Canadian firms struggle to turn AI trials into ROI

Thu, 25th Jun 2026 (Today)
Sofiah Nichole Salivio
SOFIAH NICHOLE SALIVIO News Editor

BDO Canada has published research showing that many Canadian businesses are still struggling to turn artificial intelligence trials into measurable returns. The report found that 46% of business leaders are experimenting with AI without meaningful ROI.

Only 18% of respondents said they were actively embedding AI into workflows and operations, while 27% said AI would have minimal impact on their organisation over the next four years. The findings are based on a survey of 520 Canadian business leaders from the Angus Reid Forum.

The figures point to a divide between interest in AI and the harder task of putting it to work in day-to-day operations. BDO argues that the challenge has moved beyond pilot projects and now centres on governance, workforce readiness, and the ability to link AI spending to clear business outcomes.

The issue comes as more businesses prepare for the spread of agentic AI systems, which are designed to handle multi-step tasks and interact across software platforms. Gartner has forecast that by 2028, one-third of enterprise software applications will include agentic AI, up from less than 1% in 2024.

That shift is likely to increase pressure on companies to show they can supervise AI tools in the same way they already demonstrate cyber controls and compliance processes.

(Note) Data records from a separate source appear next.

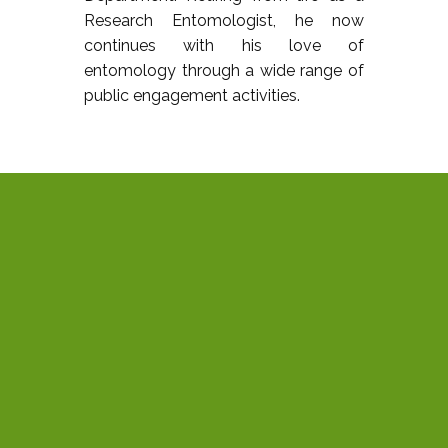
Research Entomologist, he now
continues with his love of
entomology through a wide range of
public engagement activities.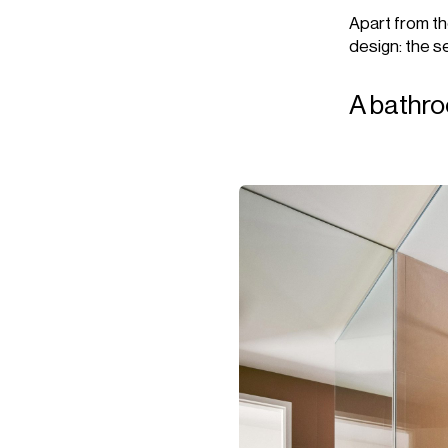
Apart from the
design: the se
A bathro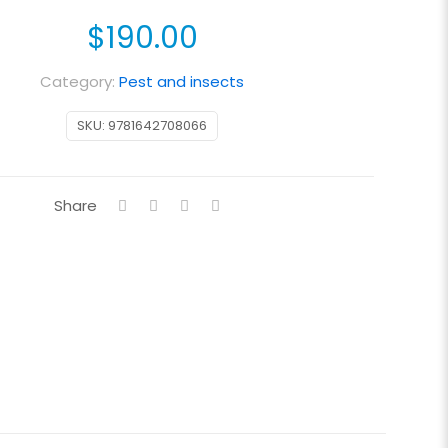
$
190.00
Category:
Pest and insects
SKU:
9781642708066
Share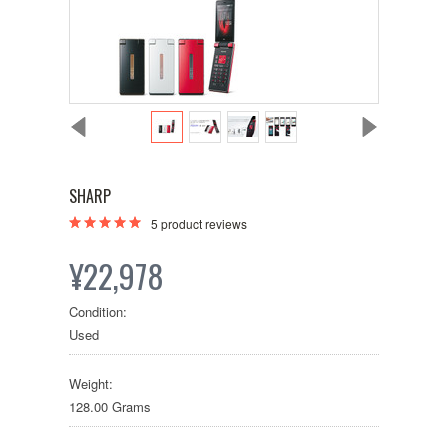
SHARP
5
product reviews
¥22,978
Condition:
Used
Weight:
128.00 Grams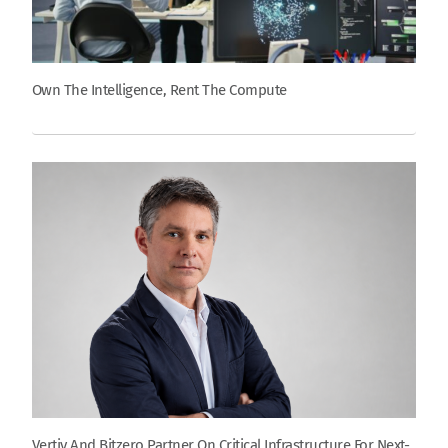
Own The Intelligence, Rent The Compute
Vertiv And Bitzero Partner On Critical Infrastructure For Next-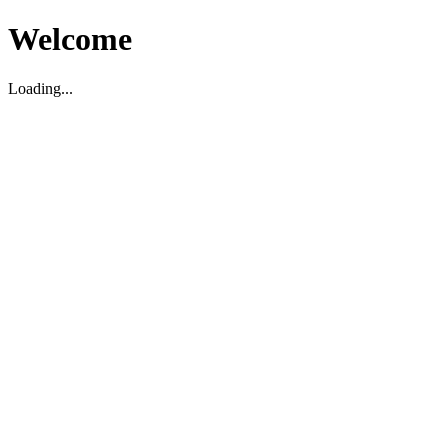
Welcome
Loading...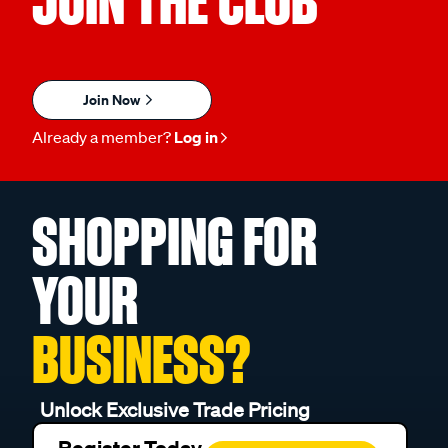
JOIN THE CLUB
Join Now
Already a member?
Log in
SHOPPING FOR
YOUR
BUSINESS?
Unlock Exclusive Trade Pricing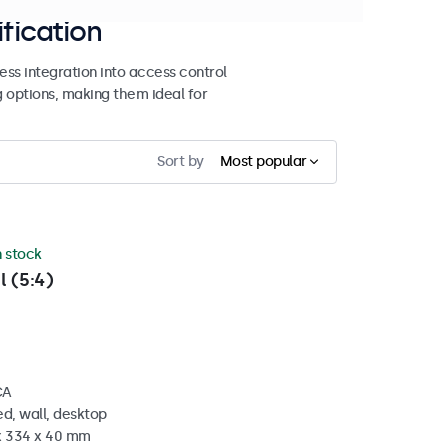
ification
ss integration into access control
g options, making them ideal for
Sort by
Most popular
n stock
l (5:4)
CA
d, wall, desktop
 x 334 x 40 mm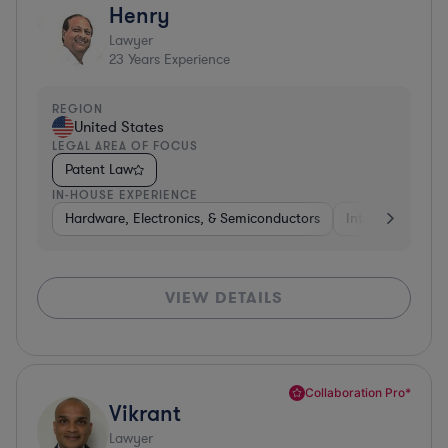
Henry
Lawyer
23
Years Experience
REGION
United States
LEGAL AREA OF FOCUS
Patent Law
IN-HOUSE EXPERIENCE
Hardware, Electronics, & Semiconductors
Internet & Socia
VIEW DETAILS
Collaboration Pro*
Vikrant
Lawyer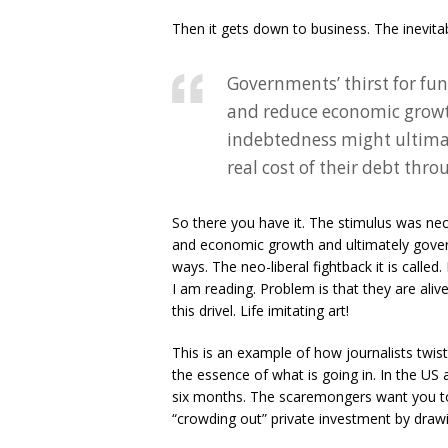
Then it gets down to business. The inevitab
Governments’ thirst for fun
and reduce economic growth
indebtedness might ultimat
real cost of their debt thro
So there you have it. The stimulus was nece
and economic growth and ultimately governm
ways. The neo-liberal fightback it is called
I am reading. Problem is that they are ali
this drivel. Life imitating art!
This is an example of how journalists twis
the essence of what is going in. In the US 
six months. The scaremongers want you to b
“crowding out” private investment by drawi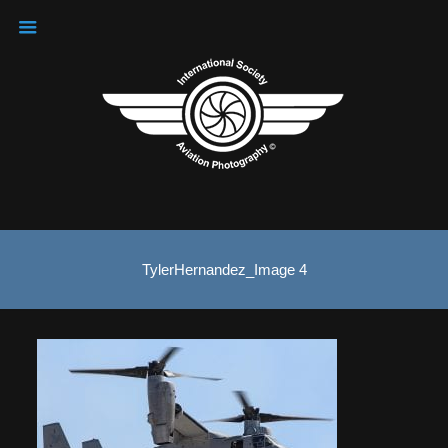
TylerHernandez_Image 4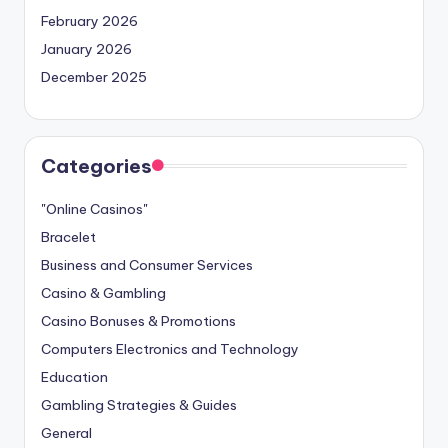
February 2026
January 2026
December 2025
Categories
"Online Casinos"
Bracelet
Business and Consumer Services
Casino & Gambling
Casino Bonuses & Promotions
Computers Electronics and Technology
Education
Gambling Strategies & Guides
General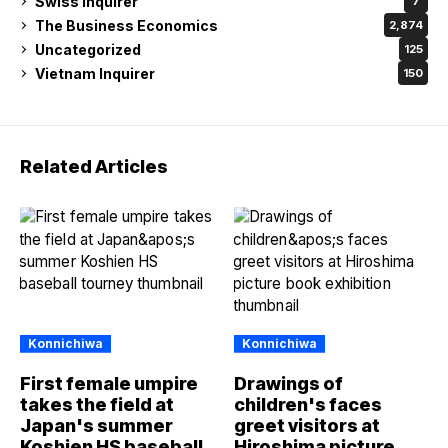
Swiss Inquirer
7
The Business Economics
2,874
Uncategorized
125
Vietnam Inquirer
150
Related Articles
Konnichiwa
Konnichiwa
First female umpire
Drawings of
takes the field at
children's faces
Japan's summer
greet visitors at
Koshien HS baseball
Hiroshima picture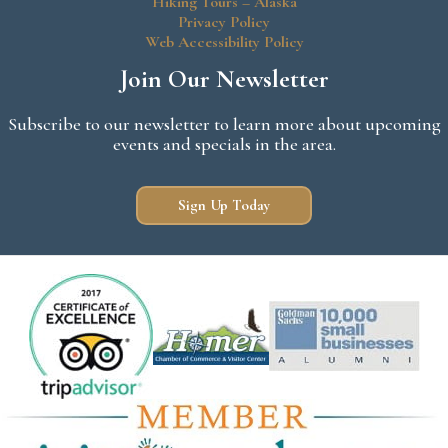
Hiking Tours – Alaska
Privacy Policy
Web Accessibility Policy
Join Our Newsletter
Subscribe to our newsletter to learn more about upcoming
events and specials in the area.
Sign Up Today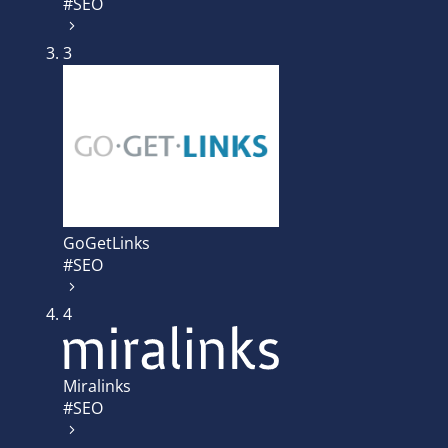
#SEO
3
GoGetLinks
#SEO
4
Miralinks
#SEO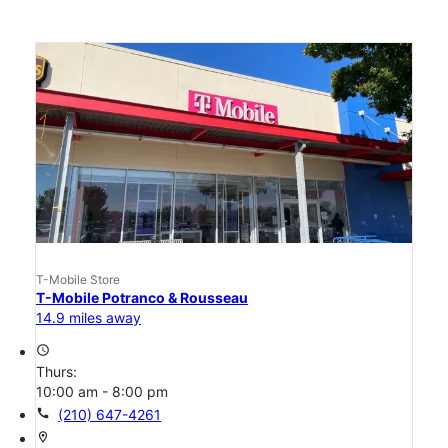
T-Mobile Store
T-Mobile Potranco & Rousseau
14.9 miles away
access_time
Thurs:
10:00 am - 8:00 pm
call
(210) 647-4261
location_on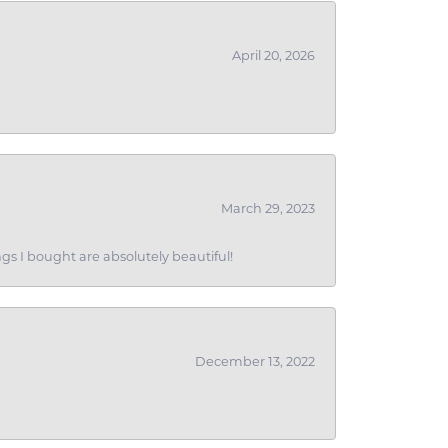
April 20, 2026
March 29, 2023
gs I bought are absolutely beautiful!
December 13, 2022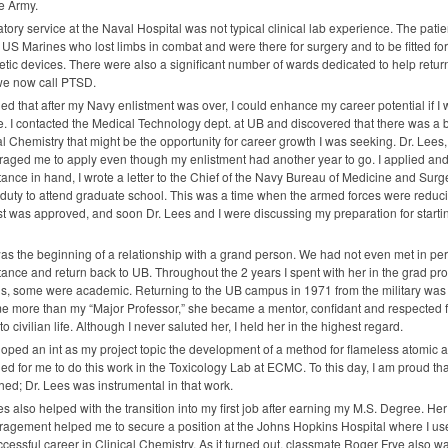
he Army.
tory service at the Naval Hospital was not typical clinical lab experience. The pati
US Marines who lost limbs in combat and were there for surgery and to be fitted for
etic devices. There were also a significant number of wards dedicated to help retur
we now call
PTSD
.
ded that after my Navy enlistment was over, I could enhance my career potential if
. I contacted the Medical Technology dept. at UB and discovered that there was a
al Chemistry that might be the opportunity for career growth I was seeking. Dr. Lees
aged me to apply even though my enlistment had another year to go. I applied an
ance in hand, I wrote a letter to the Chief of the Navy Bureau of Medicine and Sur
 duty to attend graduate school. This was a time when the armed forces were red
t was approved, and soon Dr. Lees and I were discussing my preparation for start
as the beginning of a relationship with a grand person. We had not even met in pers
ance and return back to UB. Throughout the 2 years I spent with her in the grad p
s, some were academic. Returning to the UB campus in 1971 from the military was n
 more than my “Major Professor,” she became a mentor, confidant and respected 
to civilian life. Although I never saluted her, I held her in the highest regard.
loped an int as my project topic the development of a method for flameless atomic a
ed for me to do this work in the Toxicology Lab at
ECMC
. To this day, I am proud t
hed; Dr. Lees was instrumental in that work.
es also helped with the transition into my first job after earning my M.S. Degree. He
agement helped me to secure a position at the Johns Hopkins Hospital where I used 
cessful career in Clinical Chemistry. As it turned out, classmate Roger Frye also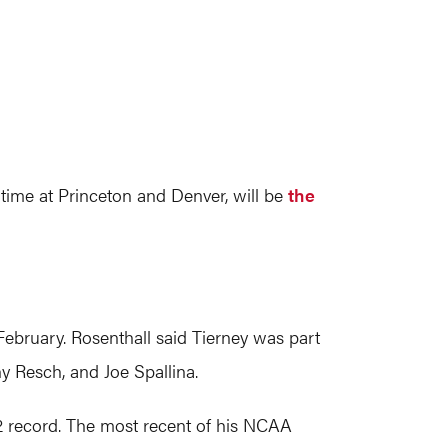
 time at Princeton and Denver, will be
the
ebruary. Rosenthall said Tierney was part
y Resch, and Joe Spallina.
52 record. The most recent of his NCAA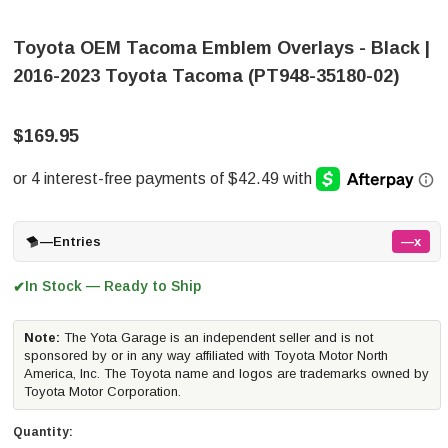
Toyota OEM Tacoma Emblem Overlays - Black |
2016-2023 Toyota Tacoma (PT948-35180-02)
$169.95
—
Entries
—x
In Stock — Ready to Ship
✔
Note:
The Yota Garage is an independent seller and is not
sponsored by or in any way affiliated with Toyota Motor North
America, Inc. The Toyota name and logos are trademarks owned by
Toyota Motor Corporation.
Quantity: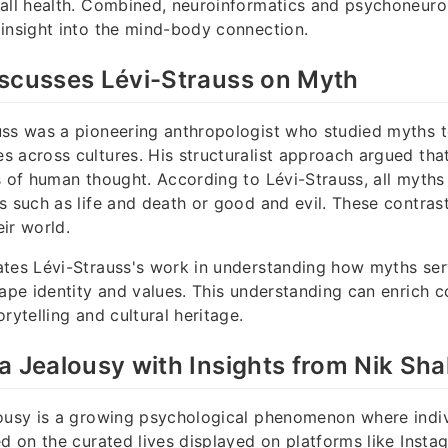
rall health. Combined, neuroinformatics and psychoneu
insight into the mind-body connection.
iscusses Lévi-Strauss on Myth
uss was a pioneering anthropologist who studied myths 
 across cultures. His structuralist approach argued that
s of human thought. According to Lévi-Strauss, all myths
s such as life and death or good and evil. These contrast
ir world.
tes Lévi-Strauss's work in understanding how myths serv
hape identity and values. This understanding can enrich
rytelling and cultural heritage.
a Jealousy with Insights from Nik Sh
ousy is a growing psychological phenomenon where indiv
ed on the curated lives displayed on platforms like Inst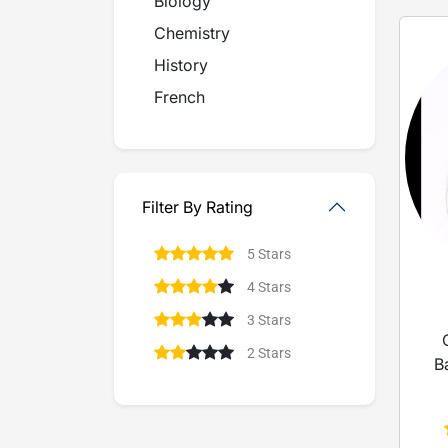
Biology
Chemistry
History
French
Filter By Rating
5 Stars
4 Stars
3 Stars
2 Stars
B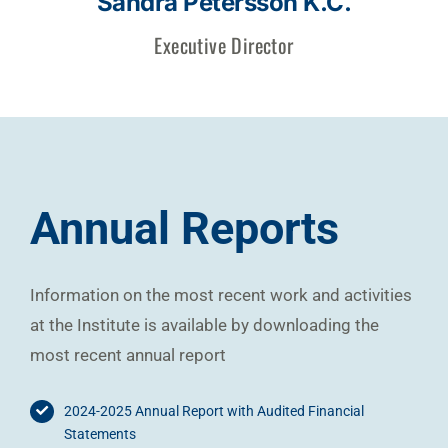
Sandra Petersson K.C.
Executive Director
Annual Reports
Information on the most recent work and activities
at the Institute is available by downloading the
most recent annual report
2024-2025 Annual Report with Audited Financial
Statements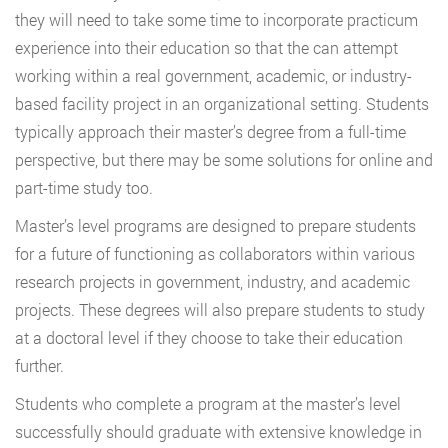
they will need to take some time to incorporate practicum
experience into their education so that the can attempt
working within a real government, academic, or industry-
based facility project in an organizational setting. Students
typically approach their master’s degree from a full-time
perspective, but there may be some solutions for online and
part-time study too.
Master’s level programs are designed to prepare students
for a future of functioning as collaborators within various
research projects in government, industry, and academic
projects. These degrees will also prepare students to study
at a doctoral level if they choose to take their education
further.
Students who complete a program at the master’s level
successfully should graduate with extensive knowledge in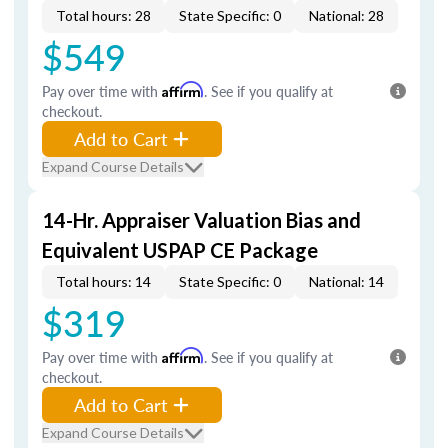
Total hours: 28
State Specific: 0
National: 28
$549
Pay over time with
Affirm
. See if you qualify at
checkout.
Add to Cart
Expand Course Details
14-Hr. Appraiser Valuation Bias and
Equivalent USPAP CE Package
Total hours: 14
State Specific: 0
National: 14
$319
Pay over time with
Affirm
. See if you qualify at
checkout.
Add to Cart
Expand Course Details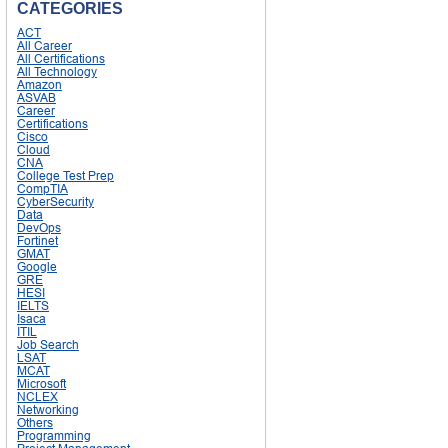
CATEGORIES
ACT
All Career
All Certifications
All Technology
Amazon
ASVAB
Career
Certifications
Cisco
Cloud
CNA
College Test Prep
CompTIA
CyberSecurity
Data
DevOps
Fortinet
GMAT
Google
GRE
HESI
IELTS
Isaca
ITIL
Job Search
LSAT
MCAT
Microsoft
NCLEX
Networking
Others
Programming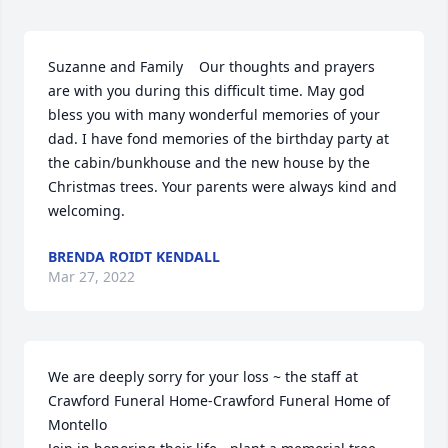
Suzanne and Family    Our thoughts and prayers 
are with you during this difficult time. May god 
bless you with many wonderful memories of your 
dad. I have fond memories of the birthday party at 
the cabin/bunkhouse and the new house by the 
Christmas trees. Your parents were always kind and 
welcoming.
BRENDA ROIDT KENDALL
Mar 27, 2022
We are deeply sorry for your loss ~ the staff at 
Crawford Funeral Home-Crawford Funeral Home of 
Montello
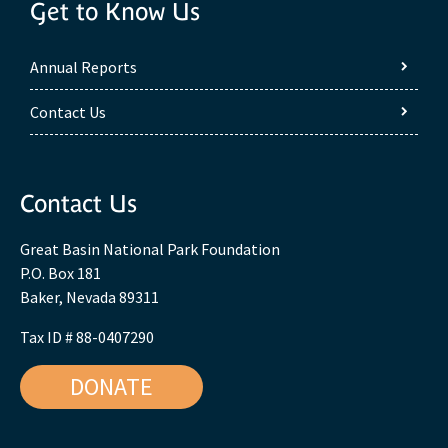
Get to Know Us
Annual Reports
Contact Us
Contact Us
Great Basin National Park Foundation
P.O. Box 181
Baker, Nevada 89311
Tax ID # 88-0407290
DONATE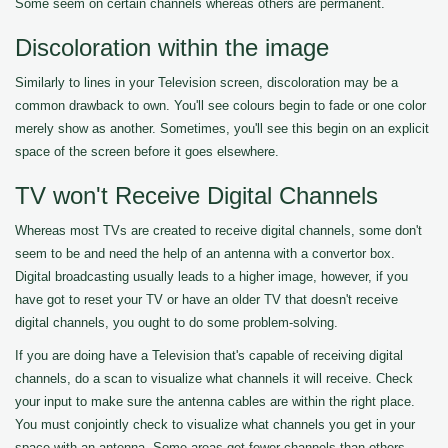
Some seem on certain channels whereas others are permanent.
Discoloration within the image
Similarly to lines in your Television screen, discoloration may be a
common drawback to own. You'll see colours begin to fade or one color
merely show as another. Sometimes, you'll see this begin on an explicit
space of the screen before it goes elsewhere.
TV won't Receive Digital Channels
Whereas most TVs are created to receive digital channels, some don't
seem to be and need the help of an antenna with a convertor box.
Digital broadcasting usually leads to a higher image, however, if you
have got to reset your TV or have an older TV that doesn't receive
digital channels, you ought to do some problem-solving.
If you are doing have a Television that's capable of receiving digital
channels, do a scan to visualize what channels it will receive. Check
your input to make sure the antenna cables are within the right place.
You must conjointly check to visualize what channels you get in your
space with an antenna. Some areas get fewer channels than others.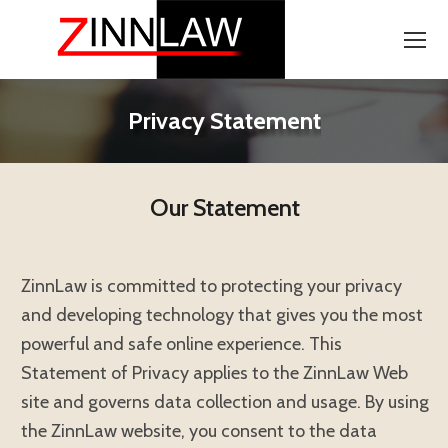
Privacy Statement
Our Statement
ZinnLaw is committed to protecting your privacy
and developing technology that gives you the most
powerful and safe online experience. This
Statement of Privacy applies to the ZinnLaw Web
site and governs data collection and usage. By using
the ZinnLaw website, you consent to the data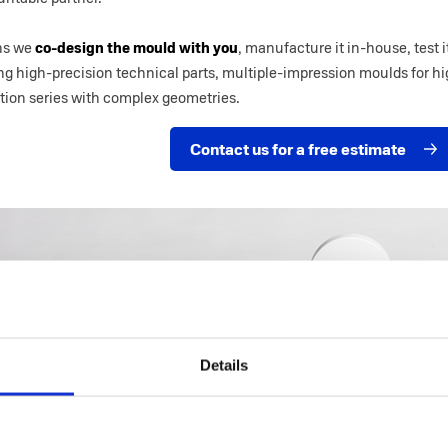
ans we
co-design the mould with you
, manufacture it in-house, test
ng high-precision technical parts, multiple-impression moulds for h
ition series with complex geometries.
Contact us for a free estimate
Details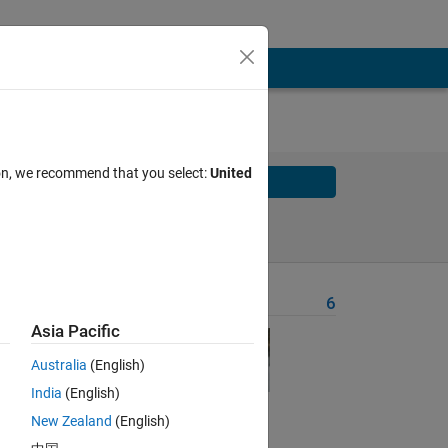
ion, we recommend that you select:
United
Solve
Solve Later
Problem Recent Solvers
6
Asia Pacific
nd 
Australia
(English)
sts 
India
(English)
ed 
ifer 
New Zealand
(English)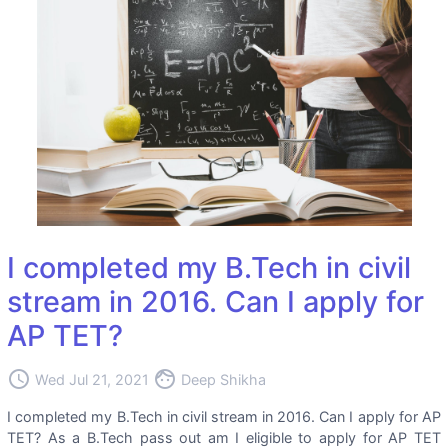
I completed my B.Tech in civil
stream in 2016. Can I apply for
AP TET?
access_time
face
Wed Jul 21, 2021
Deep Shikha
I completed my B.Tech in civil stream in 2016. Can I apply for AP
TET? As a B.Tech pass out am I eligible to apply for AP TET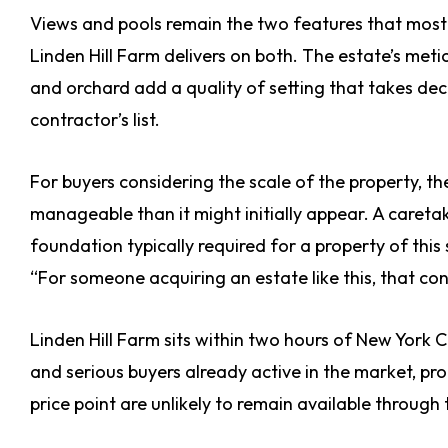
Views and pools remain the two features that most 
Linden Hill Farm delivers on both. The estate’s me
and orchard add a quality of setting that takes de
contractor’s list.
For buyers considering the scale of the property, t
manageable than it might initially appear. A careta
foundation typically required for a property of this
“For someone acquiring an estate like this, that con
Linden Hill Farm sits within two hours of New York C
and serious buyers already active in the market, pro
price point are unlikely to remain available through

In BDO's view, governance is becoming a buying criterion for clients and regulators rather than a narrow internal safeguard.

From pilots to operations

The report describes what it sees as a second-stage problem in Canadian AI adoption. After an initial wave of experimentation, many organisations now face questions about ownership, data quality, risk management, and whether projects are producing business value.

Those issues become more important as AI moves beyond stand-alone chat tools into systems that support decisions and automate parts of workflows. In that setting, companies need to determine what problems they are trying to solve, who is accountable for outcomes, and how results will be measured.

Bill Syrros, National AI Leader, BDO Canada, set out that concern in the report's findings.

"The next gap will not be between organizations using AI and not using AI. It will be between those redesigning work around AI and those funding disconnected pilots. As AI moves beyond the chat phase and into workflows, leaders will need to be clear on what problems they are solving, who is accountable for the outcome, what data can be used, whether that data is reliable enough to support the work, and how value will be measured. Most executives do not yet know what that looks like in practice, and the distance between those who do and those who do not is widening," he said.

His comments reflect a broader market concern that enthusiasm for AI has run ahead of operational discipline. Businesses have spent heavily on experimentation, but many are still working out how to integrate tools into established processes without adding risk or confusion.

Governance pressure

BDO argues that organisations will need formal governance frameworks if they want to scale AI use across the business. It pointed to standards such as ISO 42001 as an example of the kind of structure companies may increasingly need as customers, auditors, and regulators ask for evidence of AI controls.

That reflects a wider change in corporate technology oversight. Cybersecurity reviews, supplier assessments, and compliance checks are already standard in procurement and risk management, and AI controls may now be moving into the same territory.

The firm also argues that AI adoption should be treated as an operating-model change rather than a simple technology deployment. In practice, that means changes to employee training, workflow design, accountability structures, and measurement systems, rather than just new software purchases.

Jeff Chapman said the opportunity for Canadian companies will depend on whether they can move beyond tests and into disciplined implementation.

"This is one of the most significant shifts our clients will navigate this decade. Canada's AI opportunity will depend not only on adoption, but on adoption that is practical, measurable and trusted. Our goal is to help Canadian organizations move from experimentation to responsible scale with the same human-led strategy we have built inside our own firm. There is real opportunity for those that build the right foundations, and we are investing to help our clients seize it," he said.

Internal lessons

BDO says its view is informed partly by its own use of AI inside the firm. It describes an internal approach of testing, learning, and scaling AI within operations, alongside investment in workforce enablement, workflow integration, and responsible AI practices.

That experience has shaped the advice it gives clients, particularly around setting risk thresholds for use cases and avoiding internal disputes that can stall projects before they reach production. The report argues that governed execution is more likely to help companies move from isolated trials to repeatable use across the business.

For Canadian employers, the message is that AI uptake alone is no longer the main benchmark. The more difficult test is whether businesses can make the technology useful, accountable, and visible in financial results as it becomes embedded in software and routine work.

One of the clearest survey findings was that more than a quarter of business leaders still expect AI to have minimal impact on their organisation over the next four years.